Translated from french (please notify us of errors)

In 2023, the discovery of a fresco in Pompeii caused a sensation. On a small table, next to fruit and a cup of wine, one can make out something that looks very much like a pizza. The news of the discovery of the “ancestor of pizza” travelled around the world, much to the pride of the Neapolitans, who are behind this emblematic dish of Italian cuisine. Yet it is obviously not a pizza in the modern sense.
First, because tomato is an essential component, and this fruit originates from Mexico – and was therefore unknown in the West during Antiquity.
Secondly, because the topping seems to consist mainly of fruit, pomegranate seeds and dates, which is not the case for modern pizzas – except for the much-maligned “Hawaiian” variant among lovers of authentic Italian cuisine.
False pizza, real culinary curiosity
So, if it is not a pizza that is depicted, what is it? Beneath the topping, one can make out a round base, slightly raised at the edges and brown in colour. Some commentators have identified a terracotta dish or a basket. That is entirely possible… But what if it were in fact a bread? Among the very many Roman varieties, which one could it be?
Its round and flat shape has led researchers to a bread known in Latin as artolaganus. This term is mentioned only very rarely in Latin texts.

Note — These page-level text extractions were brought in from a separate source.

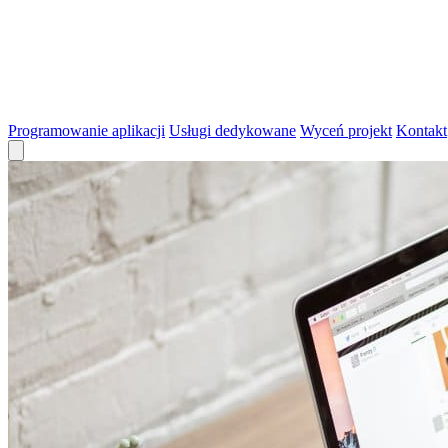
Programowanie aplikacji
Usługi dedykowane
Wyceń projekt
Kontakt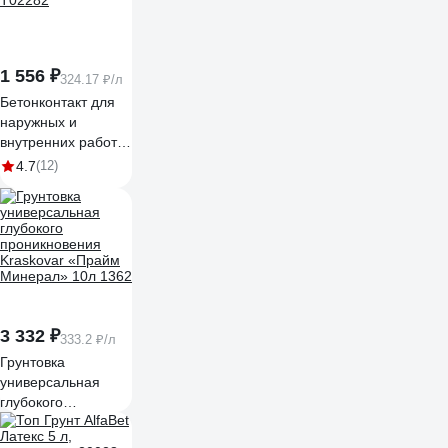
1 556 ₽
324.17 ₽/л
Бетонконтакт для
наружных и
внутренних работ
Movatex PROFI 8 кг
4.7
(12)
Т02282
3 332 ₽
333.2 ₽/л
Грунтовка
универсальная
глубокого
проникновения
Kraskovar «Прайм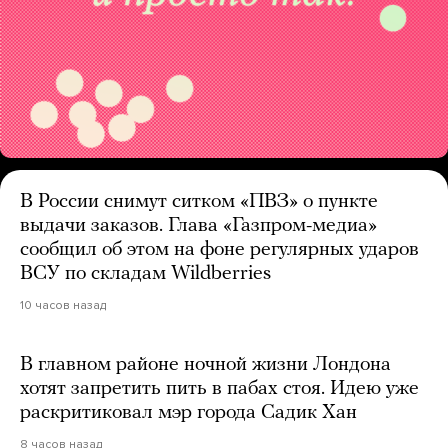
В России снимут ситком «ПВЗ» о пункте
выдачи заказов. Глава «Газпром-медиа»
сообщил об этом на фоне регулярных ударов
ВСУ по складам Wildberries
10 часов назад
В главном районе ночной жизни Лондона
хотят запретить пить в пабах стоя. Идею уже
раскритиковал мэр города Садик Хан
8 часов назад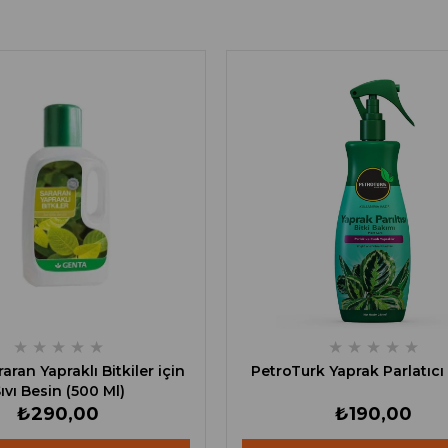
★
★
★
★
★
★
★
★
★
★
aran Yapraklı Bitkiler için
PetroTurk Yaprak Parlatıcı
ıvı Besin (500 Ml)
₺290,00
₺190,00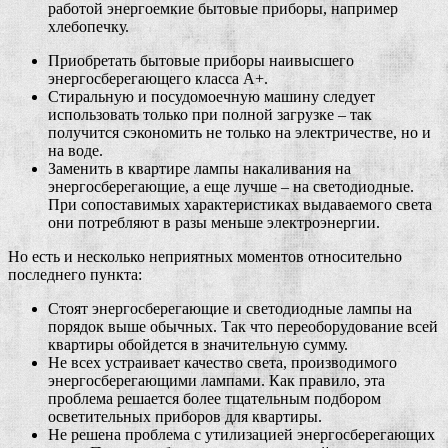
работой энергоемкие бытовые приборы, например
хлебопечку.
Приобретать бытовые приборы наивысшего
энергосберегающего класса А+.
Стиральную и посудомоечную машину следует
использовать только при полной загрузке – так
получится сэкономить не только на электричестве, но и
на воде.
Заменить в квартире лампы накаливания на
энергосберегающие, а еще лучше – на светодиодные.
При сопоставимых характеристиках выдаваемого света
они потребляют в разы меньше электроэнергии.
Но есть и несколько неприятных моментов относительно
последнего пункта:
Стоят энергосберегающие и светодиодные лампы на
порядок выше обычных. Так что переоборудование всей
квартиры обойдется в значительную сумму.
Не всех устраивает качество света, производимого
энергосберегающими лампами. Как правило, эта
проблема решается более тщательным подбором
осветительных приборов для квартиры.
Не решена проблема с утилизацией энергосберегающих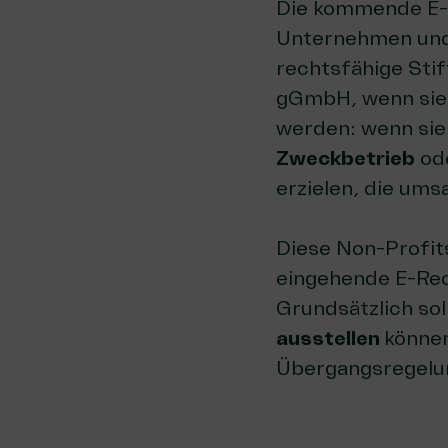
Die kommende E-R
Unternehmen und 
rechtsfähige Sti
gGmbH, wenn si
werden: wenn sie
Zweckbetrieb
od
erzielen, die ums
Diese Non-Profit
eingehende E-Rec
Grundsätzlich so
ausstellen
können
Übergangsregelun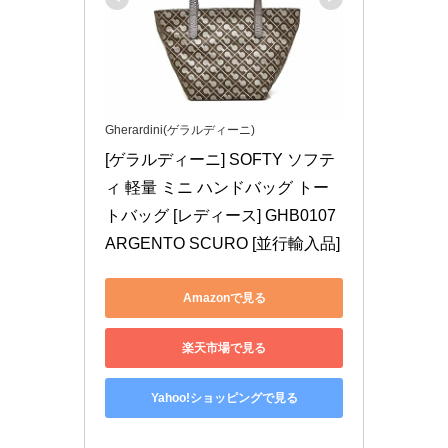
Gherardini(ゲラルディーニ)
[ゲラルディーニ] SOFTY ソフテ
ィ 軽量 ミニ ハンドバッグ トー
トバッグ [レディース] GHB0107 
ARGENTO SCURO [並行輸入品]
Amazonで見る
楽天市場で見る
Yahoo!ショッピングで見る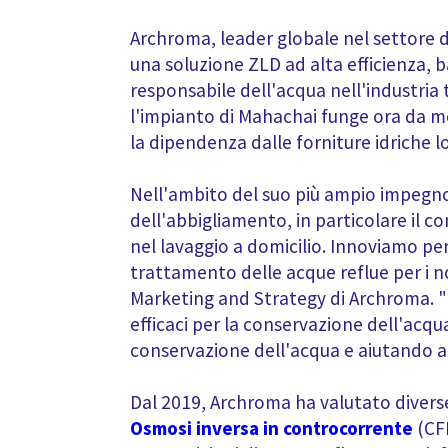
Archroma, leader globale nel settore d
una soluzione ZLD ad alta efficienza,
responsabile dell'acqua nell'industria 
l'impianto di Mahachai funge ora da mo
la dipendenza dalle forniture idriche l
Nell'ambito del suo più ampio impegno p
dell'abbigliamento, in particolare il 
nel lavaggio a domicilio. Innoviamo per
trattamento delle acque reflue per i no
Marketing and Strategy di Archroma. "Il 
efficaci per la conservazione dell'acqu
conservazione dell'acqua e aiutando a 
Dal 2019, Archroma ha valutato diverse 
Osmosi inversa in controcorrente
(CFR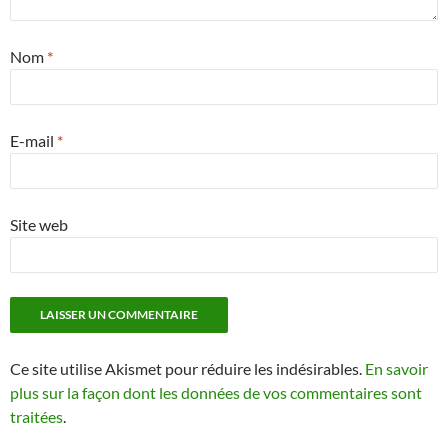
Nom
*
E-mail
*
Site web
Ce site utilise Akismet pour réduire les indésirables.
En savoir
plus sur la façon dont les données de vos commentaires sont
traitées
.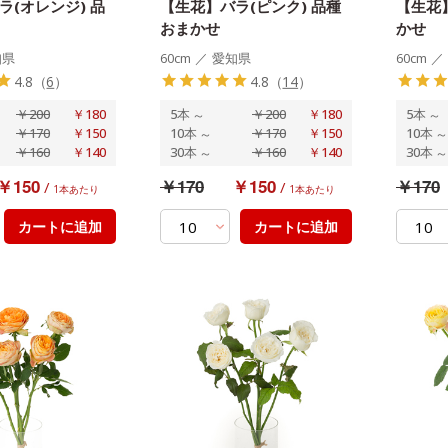
ラ(オレンジ) 品
【生花】バラ(ピンク) 品種
【生花】
おまかせ
かせ
知県
60cm
／
愛知県
60cm
／
4.8
（
6
）
4.8
（
14
）
￥200
￥180
5本
～
￥200
￥180
5本
～
￥170
￥150
10本
～
￥170
￥150
10本
～
￥160
￥140
30本
～
￥160
￥140
30本
～
￥150
￥170
￥150
￥170
/
/
1本あたり
1本あたり
カートに追加
カートに追加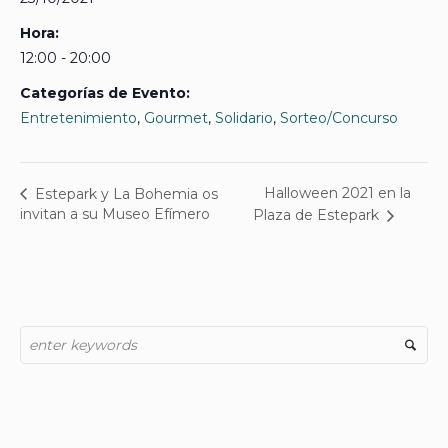
Hora:
12:00 - 20:00
Categorías de Evento:
Entretenimiento
,
Gourmet
,
Solidario
,
Sorteo/Concurso
Halloween 2021 en la
Estepark y La Bohemia os
invitan a su Museo Efímero
Plaza de Estepark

The first to mention this particular bread is Cicero. In a letter dated to 46 BCE, he addresses his old friend L. Papirius Paetus, a Roman knight living in Campania. Cicero announces his forthcoming visit, explaining that, after long opposing the Epicureans, he has now become one himself, determined to enjoy fully the pleasures of life:
“Prepare yourself, then! You are dealing with a genuine gourmand, but also with a man who is beginning to understand certain things (and you know how insufferable new initiates to knowledge can be). You will have to give up your ‘sportellae’ and your ‘artolagus’!”[1]
The sportellae are small baskets used to hold cold foods, and artolagus refers to our flat bread, which does not appear to have been particularly appreciated.
A delicacy, according to Pliny
Around a century later, Pliny the Elder takes a very different view. In a chapter of his Natural History devoted to cereals, he briefly mentions the different kinds of bread made by the Romans:
“It seems superfluous to review the various kinds of bread: some are named after the dishes with which they are eaten, such as the ‘ostrearii’, others because of their refinement, such as the ‘artolagani’, and others again because of the speed with which they are prepared, such as the ‘speustici’.”[2]
So we learn that the artolagani were particularly delicious. But there is no indication of how they were made, since Pliny considers it superfluous to tell us.
At last, a recipe… incomplete

To get at last something more substantial to sink one’s teeth into, one must turn to a Roman author who wrote in Greek. Readers of Greek will already have noticed: the word artolaganus derives from that language. Artos (ἄρτος) means wheat bread, and laganon (λάγανον) a kind of honey cake made with layers of pastry. This is what Athenaeus of Naucratis writes in the 2nd century CE, in a chapter of the Deipnosophists in which he details the different kinds of bread. He quotes a treatise on baking by another Greek author, Chrysippus of Tyana:
“In what is called ‘artolaganon’, a little wine, pepper, milk, a little oil or fat are added.”[3]
This, at least, is the beginning of a recipe. But since these are ingredients that are added, there must certainly have been a common base shared by the different breads. That base is not given in the preceding passage of Athenaeus. Everyone is therefore free to try to recreate the Pompeian “pizza” with a certain latitude of interpretation.
One final word on “pizza”, by way of conclusion. In fact, the Neapolitan pizella is first mentioned in the Neapolitan tale collection Lo Cunto de li cunti by Giambattista Basile, published in 1634, that is to say before the newly discovered tomato had come into use in European cooking. The toppings of this primitive pizza were therefore very different from what we know today. After all, it is not impossible that there may be a distant line of descent between the image in the Pompeian fresco and the Neapolitan dish.
To find out more
- E-Journal degli Scavi di Pompei, Una natura morta con xenia dallo scavo della casa IX 10,1 a Pompei.
[1] Cicero, Letter to Paetus, 9.20.2: Proinde te para; cum homine et edaci tibi res est et qui iam aliquid intellegat (ὀψιμαθεῖς autem homines scis quam insolentes sint); dediscendae tibi sunt sportellae et artologam tui.
[2] Pliny the Elder, Natural History, 18, 105: supervacuum videtur, alias ab opsoniis appellati, ut ostrearii, alias a deliciis, ut artolagani, alias a festinatione, ut speustici.
[3] Athenaeus of Naucratis, Deipnosophists, 3.79: εἰς δὲ τὸ καλούμενον ἀρτολάγανον ἐμβάλλεται οἰνάριον ὀλίγον καὶ πέπερι γάλα τε καὶ ἔλαιον ὀλίγον ἢ στέαρ. The treatise on baking by Chrysippus of Tyana has not survived.